(Work item): Reproduce word for word the line that contains "日についてライオンズゲート会長がコメント" and every line after it to the end of the records, with nothing else added.

(Excerpted records):

■ ■ ■ ■ ■

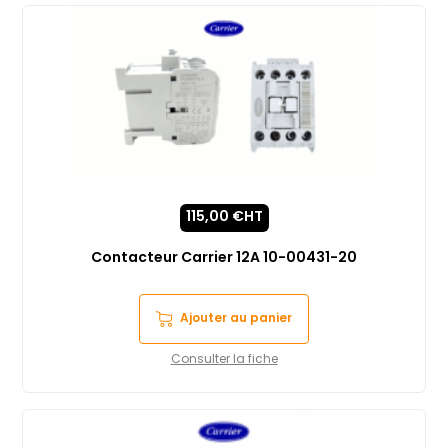
115,00
€
HT
Contacteur Carrier 12A 10-00431-20
Ajouter au panier
Consulter la fiche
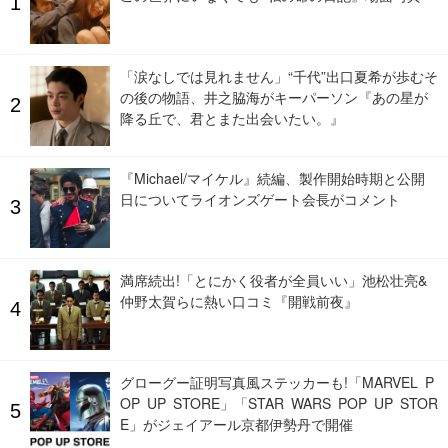
「涙なしでは見れません」“千代”出口夏希が歩むそ
の後の物語、井之脇海がキーパーソン『あの星が
降る丘で、君とまた出会いたい。』
『Michael/マイケル』続編、製作開始時期と公開
日についてライオンズゲート会長がコメント
満席続出!「とにかく役者が全員いい」池松壮亮&
仲野太賀らに熱い口コミ『開戦前夜』
グローグー証明写真風ステッカーも!「MARVEL P
OP UP STORE」「STAR WARS POP UP STOR
E」がジェイアール京都伊勢丹で開催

■ ■ ■ ■ ■

(Written answer):
日についてライオンズゲート会長がコメント
満席続出!「とにかく役者が全員いい」池松壮亮&
仲野太賀らに熱い口コミ『開戦前夜』
グローグー証明写真風ステッカーも!「MARVEL P
OP UP STORE」「STAR WARS POP UP STOR
E」がジェイアール京都伊勢丹で開催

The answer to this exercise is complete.